((

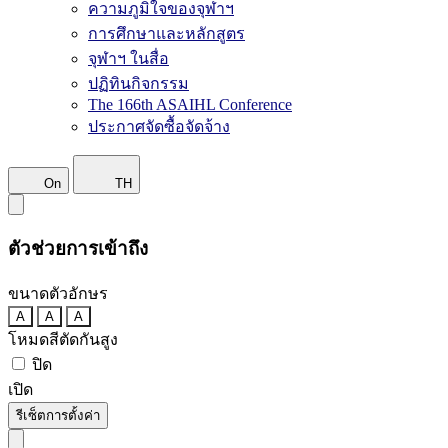
ความภูมิใจของจุฬาฯ
การศึกษาและหลักสูตร
จุฬาฯ ในสื่อ
ปฏิทินกิจกรรม
The 166th ASAIHL Conference
ประกาศจัดซื้อจัดจ้าง
On
TH
ตัวช่วยการเข้าถึง
ขนาดตัวอักษร
A
A
A
โหมดสีตัดกันสูง
ปิด
เปิด
รีเซ็ตการตั้งค่า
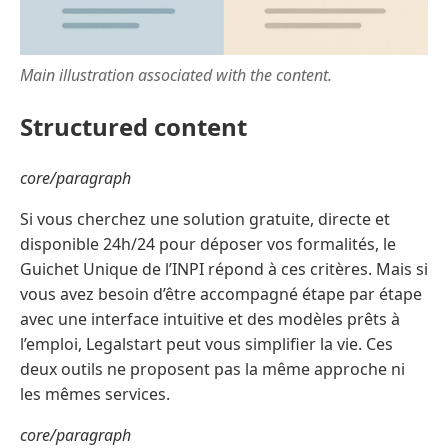
Main illustration associated with the content.
Structured content
core/paragraph
Si vous cherchez une solution gratuite, directe et
disponible 24h/24 pour déposer vos formalités, le
Guichet Unique de l’INPI répond à ces critères. Mais si
vous avez besoin d’être accompagné étape par étape
avec une interface intuitive et des modèles prêts à
l’emploi, Legalstart peut vous simplifier la vie. Ces
deux outils ne proposent pas la même approche ni
les mêmes services.
core/paragraph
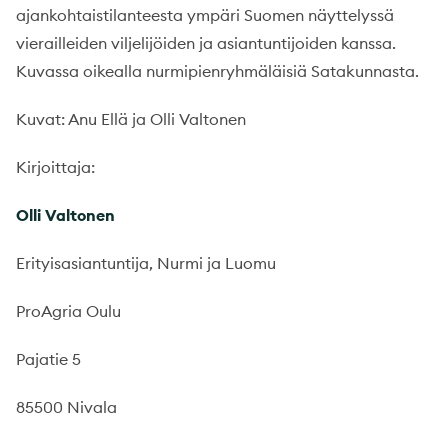
ajankohtaistilanteesta ympäri Suomen näyttelyssä
vierailleiden viljelijöiden ja asiantuntijoiden kanssa.
Kuvassa oikealla nurmipienryhmäläisiä Satakunnasta.
Kuvat: Anu Ellä ja Olli Valtonen
Kirjoittaja:
Olli Valtonen
Erityisasiantuntija, Nurmi ja Luomu
ProAgria Oulu
Pajatie 5
85500 Nivala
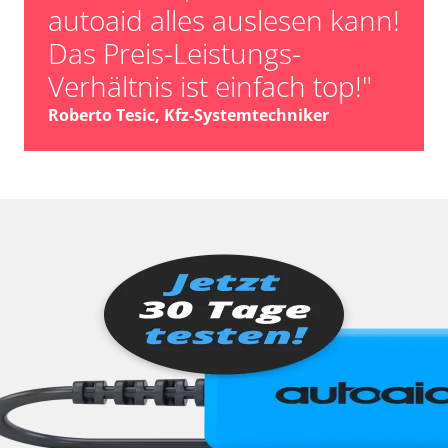
autoaid alles auslesen kann!
Das Preis-Leistungs-
Verhältnis ist einfach top!"
Roberto Tesic, Kfz-Systemtechniker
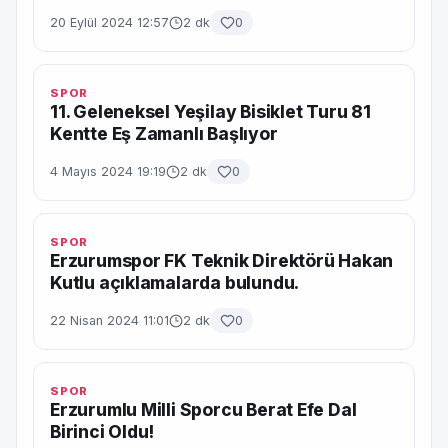
20 Eylül 2024 12:57
2 dk
0
SPOR
11. Geleneksel Yeşilay Bisiklet Turu 81
Kentte Eş Zamanlı Başlıyor
4 Mayıs 2024 19:19
2 dk
0
SPOR
Erzurumspor FK Teknik Direktörü Hakan
Kutlu açıklamalarda bulundu.
22 Nisan 2024 11:01
2 dk
0
SPOR
Erzurumlu Milli Sporcu Berat Efe Dal
Birinci Oldu!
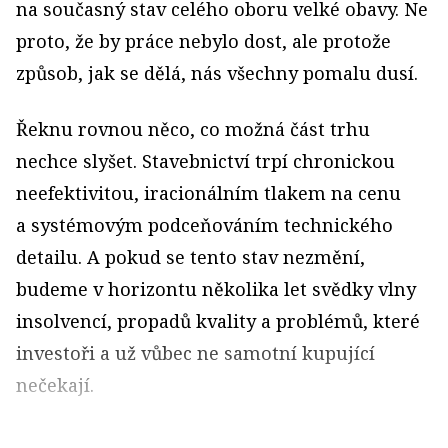
na současný stav celého oboru velké obavy. Ne
proto, že by práce nebylo dost, ale protože
způsob, jak se dělá, nás všechny pomalu dusí.
Řeknu rovnou něco, co možná část trhu
nechce slyšet. Stavebnictví trpí chronickou
neefektivitou, iracionálním tlakem na cenu
a systémovým podceňováním technického
detailu. A pokud se tento stav nezmění,
budeme v horizontu několika let svědky vlny
insolvencí, propadů kvality a problémů, které
investoři a už vůbec ne samotní kupující
nečekají.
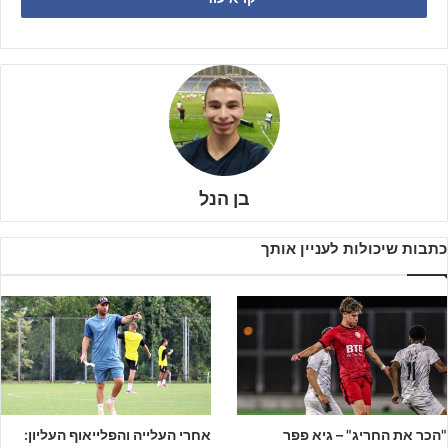
בן הנל
כתבות שיכולות לעניין אותך
חיים כזכור נכנס ללבבות של כולנו עם טורנירים מרגשים ותשוקה אדירה
למשחק, כשהוליך את נבחרת הנוער לגמר היורו ושנה לאחר מכן למקום
"הכר את החריג" – גיא פפר
אחרי העלייה והפלייאוף העליון:
השלישי במונדיאליטו שנערך בארגנטינה.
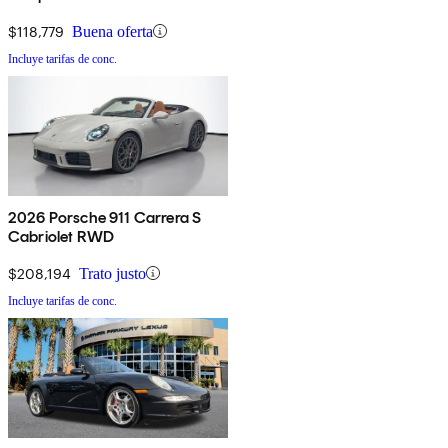
$118,779
Buena oferta
Incluye tarifas de conc.
2026 Porsche 911 Carrera S
Cabriolet RWD
$208,194
Trato justo
Incluye tarifas de conc.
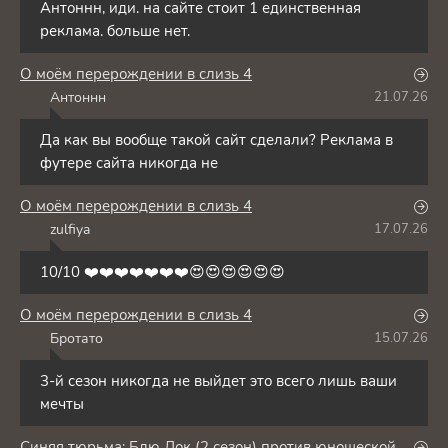
Антоннн, иди. на сайте стоит 1 единственная
реклама. больше нет.
О моём перерождении в слизь 4
Антоннн
21.07.26
А
Да как вы вообще такой сайт сделали? Реклама в
футере сайта никогда не
О моём перерождении в слизь 4
zulfiya
17.07.26
Z
10/10 ❤️❤️❤️❤️❤️❤️❤️😍😍😍😍😍😍
О моём перерождении в слизь 4
Бротато
15.07.26
Б
3-й сезон никогда не выйдет это всего лишь ваши
мечты
Синяя тюрьма: Блю Лок (2 сезон) против юношеской сборной Японии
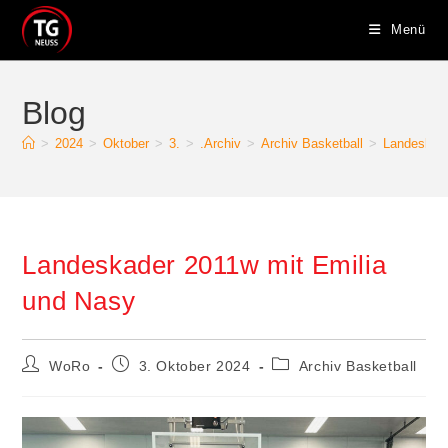
Zum
Menü
Inhalt
springen
Blog
>
2024
>
Oktober
>
3.
>
.Archiv
>
Archiv Basketball
>
Landeskade
Landeskader 2011w mit Emilia
und Nasy
Beitrags-
Beitrag
Beitrags-
WoRo
3. Oktober 2024
Archiv Basketball
Autor:
veröffentlicht:
Kategorie:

))

*YOUR GOAL*: In the material above, which lines fall between the one holding "Kentte Eş Zamanlı Başlıyor" and the one holding "אחרי העלייה והפלייאוף", inclusive? Print exactly those, with the pictures left out.

*TASK ANSWER*:
Kentte Eş Zamanlı Başlıyor
4 Mayıs 2024 19:19
2 dk
0
SPOR
Erzurumspor FK Teknik Direktörü Hakan
Kutlu açıklamalarda bulundu.
22 Nisan 2024 11:01
2 dk
0
SPOR
Erzurumlu Milli Sporcu Berat Efe Dal
Birinci Oldu!
na současný stav celého oboru velké obavy. Ne
proto, že by práce nebylo dost, ale protože
způsob, jak se dělá, nás všechny pomalu dusí.
Řeknu rovnou něco, co možná část trhu
nechce slyšet. Stavebnictví trpí chronickou
neefektivitou, iracionálním tlakem na cenu
a systémovým podceňováním technického
detailu. A pokud se tento stav nezmění,
budeme v horizontu několika let svědky vlny
insolvencí, propadů kvality a problémů, které
investoři a už vůbec ne samotní kupující
nečekají.
בן הנל
כתבות שיכולות לעניין אותך
חיים כזכור נכנס ללבבות של כולנו עם טורנירים מרגשים ותשוקה אדירה
למשחק, כשהוליך את נבחרת הנוער לגמר היורו ושנה לאחר מכן למקום
"הכר את החריג" – גיא פפר
אחרי העלייה והפלייאוף העליון:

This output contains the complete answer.